Ewig dissident, ewig jung

Kim Fowley geht unbeirrt seinen Weg in die musikalische Wildnis

Seit Kim Fowley 1965 über seine LSD-Erfahrungen ein Stück namens »The Trip« schrieb, ist er von selbigem nicht mehr runtergekommen. Die Haltung des Dandys hat er sich dabei immer bewahrt. Was er seit Jahrzehnten macht, ist nicht in Kategorien fassbar, vielleicht könnte man den 72-Jährigen als das Bindeglied zwischen Frank Zappa und David Bowie beschreiben.

 

Musikalischer Freistil

 

Fowleys Arbeiten als Produzent und Songwriter sind legendär. Er hat die ersten Demos mit Jonathan Richman und den Modern Lovers und die B-Seite der ersten Soft-Machine-Single aufgenommen, die Runaways, die Seeds und zig andere Bands produziert und Songs für Künstler wie The Byrds, Leo Kottke und Kiss geschrieben. Zudem ist er beim ersten Album von Frank Zappa zu hören.

 

Auf seinen eigenen Platten durchpflügte Fowley ganz unterschiedliche Genres: Garage und Psychedelic auf »Outrageous« und »Love is Alive and Well« (beide 1968), Glam auf »International Heroes« (1973), Disco und Synth-Punk auf »Snake Document Masquerade« (1979) und New Wave auf »Son of Frankenstein« (1981).

 

In den 90er Jahren verfolgte er weiter seinen Freistil: von einer Zusammenarbeit mit den Stuttgarter Krautrockern Metabolismus auf dem Album »Sounds of an Empty Room« (1992) über Dance-Beats auf »Let the Madness In« (1995) bis zu Experimenten mit Drum’n’Bass auf »The Trip of a Lifetime« (1998). Es sind allesamt Geniestreiche, getragen von anarchistischem Geist und einem Gespür für großartige Popmelodien.

 

Selbstinszenierung als sympathischer Exzentriker

 

Seit ein paar Jahren macht Fowley verstörende Experimentalfilme mit Halbwelt-Darsteller­innen, geht mit seinen Glam-Vogue-Shows auf Tour und verkündet schlechte Nachrichten aus »Darkville USA«. Sex, Tod, Religion und Drogen sind die Kontanten in diesem morbid-grotesken Kosmos, stets gepaart mit einem beißenden Transgressive-Humor. Fowley ist je nach Blickwinkel das schlechte oder das gute Gewissen des Musikgeschäfts.

 

Bei all dem ist erstaunlich, dass dieser Exzentriker, der immer unter Strom zu stehen scheint und der für seine wilden Beschimpfungen bekannt ist, ungemein sympathisch wirkt.

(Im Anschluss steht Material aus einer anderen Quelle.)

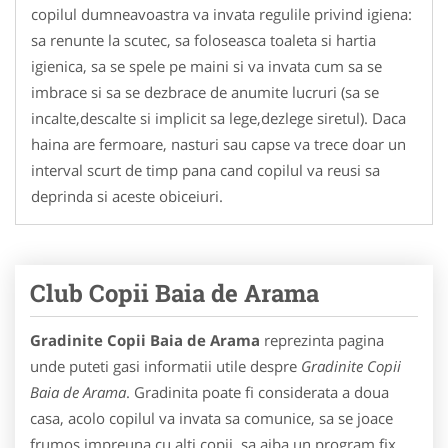
copilul dumneavoastra va invata regulile privind igiena:
sa renunte la scutec, sa foloseasca toaleta si hartia
igienica, sa se spele pe maini si va invata cum sa se
imbrace si sa se dezbrace de anumite lucruri (sa se
incalte,descalte si implicit sa lege,dezlege siretul). Daca
haina are fermoare, nasturi sau capse va trece doar un
interval scurt de timp pana cand copilul va reusi sa
deprinda si aceste obiceiuri.
Club Copii Baia de Arama
Gradinite Copii Baia de Arama
reprezinta pagina
unde puteti gasi informatii utile despre
Gradinite Copii
Baia de Arama
. Gradinita poate fi considerata a doua
casa, acolo copilul va invata sa comunice, sa se joace
frumos impreuna cu alti copii, sa aiba un program fix.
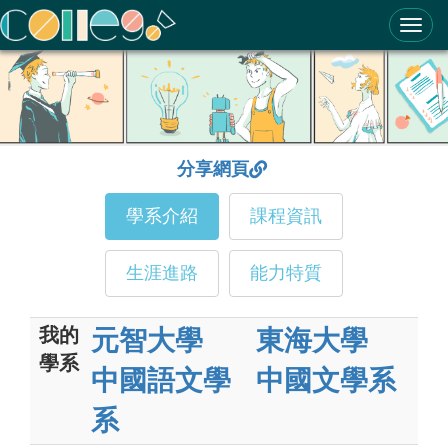
ColleGo! 大學選才與高中育才輔助系統
分享網頁
學系介紹
課程資訊
生涯進路
能力特質
我的
元智大學
東海大學
學系
中國語文學
中國文學系
系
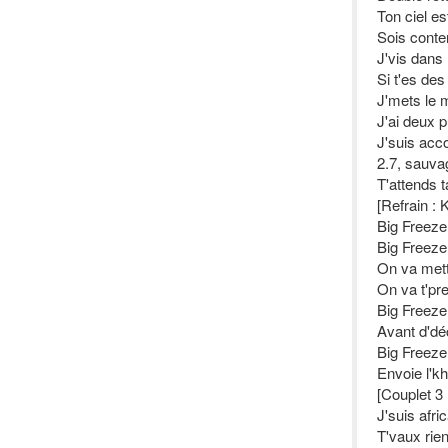
Ton ciel e
Sois conten
J'vis dans
Si t'es de
J'mets le 
J'ai deux p
J'suis acc
2.7, sauva
T'attends t
[Refrain :
Big Freeze,
Big Freeze,
On va mett
On va t'pre
Big Freeze,
Avant d'déc
Big Freeze,
Envoie l'kh
[Couplet 3 
J'suis afric
T'vaux rie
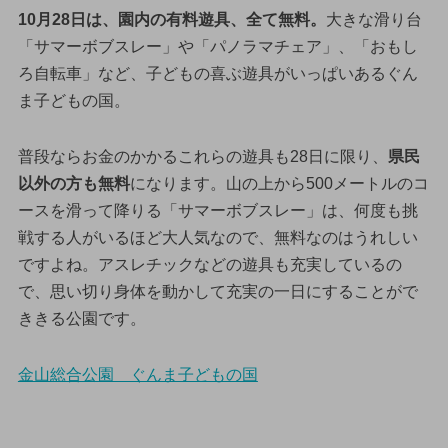
10月28日は、園内の有料遊具、全て無料。
大きな滑り台
「サマーボブスレー」や「パノラマチェア」、「おもし
ろ自転車」など、子どもの喜ぶ遊具がいっぱいあるぐん
ま子どもの国。
普段ならお金のかかるこれらの遊具も28日に限り、
県民
以外の方も無料
になります。山の上から500メートルのコ
ースを滑って降りる「サマーボブスレー」は、何度も挑
戦する人がいるほど大人気なので、無料なのはうれしい
ですよね。アスレチックなどの遊具も充実しているの
で、思い切り身体を動かして充実の一日にすることがで
ききる公園です。
金山総合公園 ぐんま子どもの国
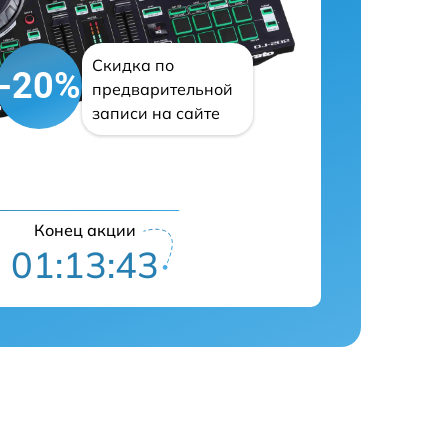
Скидка по
-20%
предварительной
записи на сайте
Конец акции
01:13:42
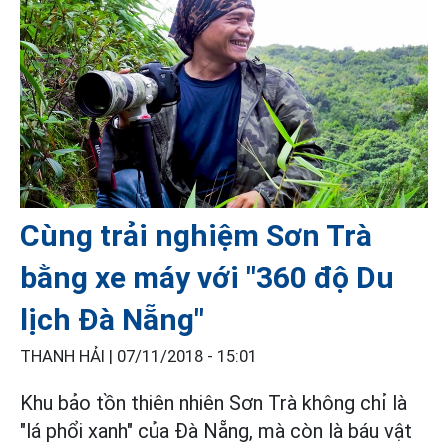
Cùng trải nghiệm Sơn Trà
bằng xe máy với "360 độ Du
lịch Đà Nẵng"
THANH HẢI |
07/11/2018 - 15:01
Khu bảo tồn thiên nhiên Sơn Trà không chỉ là
"lá phổi xanh" của Đà Nẵng, mà còn là báu vật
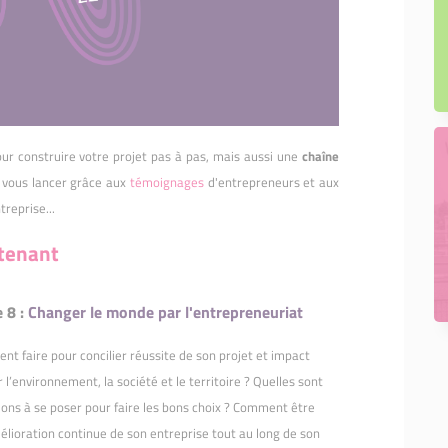
ur construire votre projet pas à pas, mais aussi une
chaîne
vous lancer grâce aux
témoignages
d'entrepreneurs et aux
treprise...
ntenant
 8 :
Changer le monde par l'entrepreneuriat
t faire pour concilier réussite de son projet et impact
r l’environnement, la société et le territoire ? Quelles sont
ions à se poser pour faire les bons choix ? Comment être
élioration continue de son entreprise tout au long de son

Das mag an seiner überbordernden Lebenslust liegen, seinen Humor hat er auch nach etlichen Krebs-Erkrankungen nicht verloren: Im Gegenteil, er kokettiert seit Jahren damit, dass sein nächster Auftritt sein letzter sein könne.

 

Was genau Fowley gemeinsam mit seiner Partnerin, der Domina Snow Mercy, im King Georg bei seinem aktuell einzigen Termin in Deutschland veranstalten wird, ist ungewiss. Gewiss ist nur, dass das Publikum aufgefordert ist, Musikinstrumente mitzubringen, um Teil dieses Happenings zu werden, und dass der Zeremonienmeister hochenergetisch und mit knorriger Stimme das magische Jenseits des Rock’n’Roll beschwören wird.